2、戦前、非合法の下での活動を余儀なくされた日本共産党は、暗殺された山宣に「日本共産党員」の称を贈った。

山宣が命をかけて反対した治安維持法とは、当時の内閣の戦争政策に対する国民の批判を圧殺し、労働者、農民らの運動の高まりを抑圧するため、違反者の最高刑を死刑にするというもので、言論弾圧、結社の自由を否定し、闘かう前衛(日本共産党)の活動を圧殺しようとする悪法でした。

山宣は、国会で、上程される治安維持法に反対演説を行う強い意志を表明するも、反対討論の機会を奪われ、3月5日に右翼の凶刃に倒れたのです。

この事態を受け、「非公然の活動を続けていた日本共産党の中央委員会は、3月12日の『無産者新聞』に、故山本宣治に日本共産党の党員資格を贈ると発表」(冊子の40頁)しました。山宣の生涯は、日本共産党の闘いと深く結びついていたのです。
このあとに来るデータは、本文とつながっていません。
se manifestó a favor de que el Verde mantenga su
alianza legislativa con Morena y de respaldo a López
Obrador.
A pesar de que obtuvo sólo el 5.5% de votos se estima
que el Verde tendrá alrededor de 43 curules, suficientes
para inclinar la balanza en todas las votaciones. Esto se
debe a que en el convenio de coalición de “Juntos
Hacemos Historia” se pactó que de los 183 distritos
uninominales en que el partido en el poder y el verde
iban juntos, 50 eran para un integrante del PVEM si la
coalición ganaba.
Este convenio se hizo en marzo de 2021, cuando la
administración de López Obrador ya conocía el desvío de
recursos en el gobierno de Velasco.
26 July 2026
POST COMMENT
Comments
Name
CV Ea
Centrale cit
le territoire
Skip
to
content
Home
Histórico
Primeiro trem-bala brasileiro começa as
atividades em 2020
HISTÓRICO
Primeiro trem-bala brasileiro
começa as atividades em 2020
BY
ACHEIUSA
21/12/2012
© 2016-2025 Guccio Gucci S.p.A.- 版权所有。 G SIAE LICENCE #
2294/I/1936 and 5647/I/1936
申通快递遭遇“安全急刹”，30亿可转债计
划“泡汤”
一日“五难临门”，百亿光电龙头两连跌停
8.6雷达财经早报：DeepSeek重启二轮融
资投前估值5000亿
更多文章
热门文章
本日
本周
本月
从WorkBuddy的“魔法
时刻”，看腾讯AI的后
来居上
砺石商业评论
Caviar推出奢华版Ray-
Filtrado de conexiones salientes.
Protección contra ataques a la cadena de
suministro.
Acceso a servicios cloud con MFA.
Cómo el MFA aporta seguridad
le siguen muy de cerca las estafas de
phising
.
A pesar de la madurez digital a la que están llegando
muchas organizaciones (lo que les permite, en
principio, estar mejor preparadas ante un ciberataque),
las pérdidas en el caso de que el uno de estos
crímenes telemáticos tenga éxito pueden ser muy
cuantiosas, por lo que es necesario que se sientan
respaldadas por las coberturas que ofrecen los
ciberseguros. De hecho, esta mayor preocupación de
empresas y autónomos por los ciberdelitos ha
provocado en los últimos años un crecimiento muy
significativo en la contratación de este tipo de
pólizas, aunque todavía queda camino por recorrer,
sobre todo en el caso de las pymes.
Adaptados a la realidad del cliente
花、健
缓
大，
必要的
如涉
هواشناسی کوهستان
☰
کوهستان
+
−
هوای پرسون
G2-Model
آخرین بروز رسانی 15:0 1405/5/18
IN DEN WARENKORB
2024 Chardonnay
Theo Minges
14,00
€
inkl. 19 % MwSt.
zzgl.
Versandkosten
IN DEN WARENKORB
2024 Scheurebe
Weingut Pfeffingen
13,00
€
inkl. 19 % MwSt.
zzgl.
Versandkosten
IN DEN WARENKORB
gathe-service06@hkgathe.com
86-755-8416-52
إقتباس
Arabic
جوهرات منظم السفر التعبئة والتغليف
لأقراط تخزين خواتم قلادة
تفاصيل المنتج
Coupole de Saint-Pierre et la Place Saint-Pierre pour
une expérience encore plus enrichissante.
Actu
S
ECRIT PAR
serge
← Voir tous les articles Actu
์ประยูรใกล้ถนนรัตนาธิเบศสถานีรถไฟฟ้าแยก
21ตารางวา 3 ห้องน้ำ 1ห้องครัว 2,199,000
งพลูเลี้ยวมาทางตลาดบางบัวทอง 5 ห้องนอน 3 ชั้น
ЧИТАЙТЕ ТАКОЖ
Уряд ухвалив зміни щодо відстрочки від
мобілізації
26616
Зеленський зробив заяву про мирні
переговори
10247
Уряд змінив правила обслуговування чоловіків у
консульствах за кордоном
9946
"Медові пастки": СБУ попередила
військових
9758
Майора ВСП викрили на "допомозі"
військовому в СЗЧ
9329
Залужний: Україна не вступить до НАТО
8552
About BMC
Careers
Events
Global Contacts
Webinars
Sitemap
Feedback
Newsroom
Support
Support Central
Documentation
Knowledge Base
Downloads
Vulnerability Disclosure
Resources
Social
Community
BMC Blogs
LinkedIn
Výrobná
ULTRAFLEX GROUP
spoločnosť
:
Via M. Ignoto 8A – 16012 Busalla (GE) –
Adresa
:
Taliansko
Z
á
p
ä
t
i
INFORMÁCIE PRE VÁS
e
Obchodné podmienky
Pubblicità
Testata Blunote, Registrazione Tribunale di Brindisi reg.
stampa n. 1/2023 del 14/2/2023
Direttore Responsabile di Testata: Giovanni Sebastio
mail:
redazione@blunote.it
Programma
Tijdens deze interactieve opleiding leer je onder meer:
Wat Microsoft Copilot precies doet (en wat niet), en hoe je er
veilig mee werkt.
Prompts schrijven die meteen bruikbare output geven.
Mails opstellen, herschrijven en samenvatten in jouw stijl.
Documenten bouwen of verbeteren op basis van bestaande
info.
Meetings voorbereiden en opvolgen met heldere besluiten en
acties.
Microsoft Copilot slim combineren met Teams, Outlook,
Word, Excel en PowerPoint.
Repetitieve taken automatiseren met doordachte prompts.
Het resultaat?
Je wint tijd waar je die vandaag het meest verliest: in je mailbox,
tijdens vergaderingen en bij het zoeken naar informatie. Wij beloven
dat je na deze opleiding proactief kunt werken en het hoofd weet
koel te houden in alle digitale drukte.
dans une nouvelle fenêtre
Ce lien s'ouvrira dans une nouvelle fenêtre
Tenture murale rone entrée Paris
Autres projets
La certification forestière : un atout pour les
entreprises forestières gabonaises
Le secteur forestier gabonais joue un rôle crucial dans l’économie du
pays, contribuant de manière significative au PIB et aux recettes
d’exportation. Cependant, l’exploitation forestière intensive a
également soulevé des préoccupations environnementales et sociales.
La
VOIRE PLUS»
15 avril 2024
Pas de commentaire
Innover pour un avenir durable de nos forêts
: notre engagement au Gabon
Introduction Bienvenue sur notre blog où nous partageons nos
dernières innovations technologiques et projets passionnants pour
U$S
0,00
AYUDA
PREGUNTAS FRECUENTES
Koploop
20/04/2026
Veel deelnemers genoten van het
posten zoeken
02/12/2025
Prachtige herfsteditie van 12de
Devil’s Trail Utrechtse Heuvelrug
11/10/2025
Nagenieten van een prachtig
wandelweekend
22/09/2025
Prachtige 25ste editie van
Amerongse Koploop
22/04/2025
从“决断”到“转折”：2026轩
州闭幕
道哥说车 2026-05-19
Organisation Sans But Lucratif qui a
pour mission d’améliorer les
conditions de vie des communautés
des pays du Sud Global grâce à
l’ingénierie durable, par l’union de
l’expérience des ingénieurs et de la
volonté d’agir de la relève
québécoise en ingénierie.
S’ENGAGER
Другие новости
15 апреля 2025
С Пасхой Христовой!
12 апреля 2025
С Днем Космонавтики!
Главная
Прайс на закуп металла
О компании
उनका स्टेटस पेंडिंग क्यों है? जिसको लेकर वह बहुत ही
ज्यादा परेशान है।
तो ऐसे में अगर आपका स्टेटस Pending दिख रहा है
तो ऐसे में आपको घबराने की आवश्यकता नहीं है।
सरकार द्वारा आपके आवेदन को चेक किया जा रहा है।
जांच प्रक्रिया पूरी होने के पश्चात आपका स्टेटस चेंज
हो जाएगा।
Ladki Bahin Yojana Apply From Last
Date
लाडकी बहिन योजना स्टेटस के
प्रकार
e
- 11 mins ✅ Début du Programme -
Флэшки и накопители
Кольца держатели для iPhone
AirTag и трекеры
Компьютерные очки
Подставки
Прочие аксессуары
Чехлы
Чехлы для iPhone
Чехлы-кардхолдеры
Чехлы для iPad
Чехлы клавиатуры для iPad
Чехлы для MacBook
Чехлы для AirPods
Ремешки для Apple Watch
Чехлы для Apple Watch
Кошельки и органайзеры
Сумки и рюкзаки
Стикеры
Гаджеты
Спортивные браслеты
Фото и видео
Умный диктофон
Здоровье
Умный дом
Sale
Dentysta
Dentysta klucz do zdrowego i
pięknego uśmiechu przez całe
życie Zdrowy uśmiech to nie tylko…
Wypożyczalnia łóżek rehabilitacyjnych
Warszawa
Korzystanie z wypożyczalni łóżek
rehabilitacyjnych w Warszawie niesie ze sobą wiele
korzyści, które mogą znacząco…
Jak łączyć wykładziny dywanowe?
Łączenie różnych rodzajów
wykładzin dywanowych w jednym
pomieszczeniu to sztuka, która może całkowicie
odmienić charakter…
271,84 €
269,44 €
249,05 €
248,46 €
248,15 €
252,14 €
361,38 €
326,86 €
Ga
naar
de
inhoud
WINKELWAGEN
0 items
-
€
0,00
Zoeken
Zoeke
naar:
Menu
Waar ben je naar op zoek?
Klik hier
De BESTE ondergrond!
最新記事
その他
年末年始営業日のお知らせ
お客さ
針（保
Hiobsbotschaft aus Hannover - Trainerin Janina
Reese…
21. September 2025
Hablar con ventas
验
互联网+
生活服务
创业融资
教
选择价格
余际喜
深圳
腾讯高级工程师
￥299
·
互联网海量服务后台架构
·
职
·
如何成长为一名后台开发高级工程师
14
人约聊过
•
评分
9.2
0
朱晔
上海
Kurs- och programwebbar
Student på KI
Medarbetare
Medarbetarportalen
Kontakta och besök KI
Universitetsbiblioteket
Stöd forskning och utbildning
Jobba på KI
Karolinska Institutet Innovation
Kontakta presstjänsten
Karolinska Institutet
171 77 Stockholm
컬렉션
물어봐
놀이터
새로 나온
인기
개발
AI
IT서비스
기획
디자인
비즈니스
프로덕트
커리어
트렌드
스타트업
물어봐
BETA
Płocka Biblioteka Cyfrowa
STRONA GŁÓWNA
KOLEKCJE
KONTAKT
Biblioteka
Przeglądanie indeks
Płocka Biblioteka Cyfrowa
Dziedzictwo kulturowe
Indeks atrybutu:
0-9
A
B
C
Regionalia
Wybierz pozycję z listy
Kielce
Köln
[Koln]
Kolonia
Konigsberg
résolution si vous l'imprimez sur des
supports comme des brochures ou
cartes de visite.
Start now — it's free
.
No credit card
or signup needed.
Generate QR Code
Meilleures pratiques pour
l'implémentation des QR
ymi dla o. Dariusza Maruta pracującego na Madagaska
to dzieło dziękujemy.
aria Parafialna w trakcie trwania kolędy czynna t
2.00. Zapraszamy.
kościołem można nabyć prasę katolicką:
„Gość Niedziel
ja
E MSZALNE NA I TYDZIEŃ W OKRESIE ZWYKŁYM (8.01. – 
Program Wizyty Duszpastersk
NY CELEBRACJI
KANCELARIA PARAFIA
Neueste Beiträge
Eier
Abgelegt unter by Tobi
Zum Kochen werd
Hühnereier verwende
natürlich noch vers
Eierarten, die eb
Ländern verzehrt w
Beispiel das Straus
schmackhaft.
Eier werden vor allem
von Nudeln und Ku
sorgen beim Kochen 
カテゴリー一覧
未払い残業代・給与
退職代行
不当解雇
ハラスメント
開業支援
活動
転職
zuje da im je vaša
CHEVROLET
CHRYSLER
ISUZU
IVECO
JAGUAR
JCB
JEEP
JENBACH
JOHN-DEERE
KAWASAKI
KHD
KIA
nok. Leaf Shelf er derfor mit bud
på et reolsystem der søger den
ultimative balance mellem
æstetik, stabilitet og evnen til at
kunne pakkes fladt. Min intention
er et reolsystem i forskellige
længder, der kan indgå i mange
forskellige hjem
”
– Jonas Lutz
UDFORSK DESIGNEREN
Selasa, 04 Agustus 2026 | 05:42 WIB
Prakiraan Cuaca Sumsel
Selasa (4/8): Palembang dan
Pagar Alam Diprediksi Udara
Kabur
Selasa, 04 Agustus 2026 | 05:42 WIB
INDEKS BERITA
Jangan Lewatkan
3、私は、元旦に山宣の墓を詣で、闘う決意を固めることを慣わしとしている

私は、1990年に、日本共産党の衆議院京都一区選挙区の候補者となって以来、年の初め・元旦に山宣のお墓・碑を訪れます。日本共産党の京都府・市会議員団、宇治市会議員団の皆さんと一緒に、新年にあたり、山宣の不屈の生涯に思いを馳せ、平和と民主主義の前進めざして奮闘する決意を固めるのです。  山宣のお墓・碑に続いて、京都に眠る革新運動の先達の墓・碑を詣でることも慣習としています。山宣に、総選挙立候補を日本共産党の決定として促した、“谷善”こと谷口善太郎衆議院議員、地方自治の灯台と称され民主府政を28年に渡って築いた蜷川虎三元知事、マルクス経済学者で京都帝国大学教授であった河上肇氏(選挙で山宣の推薦状を書き、応援演説も行っています)、清水焼労働者の谷善とともに京都の日本共産党を創立した西陣労働者の国領五一郎氏、京都で平和と民主主義の前進のために闘った無名の戦士を祀った京都解放戦士の碑などを訪れ、先達に奮闘の誓いを述べているのです。

 

 

山宣の碑

 

4、山宣の生涯を描いた映画「武器なき斗い」を、ぜひ視てほしい。

山宣の闘いの生涯は、日本共産党員である山本薩夫監督の手で「武器なき斗い」として映画化されました。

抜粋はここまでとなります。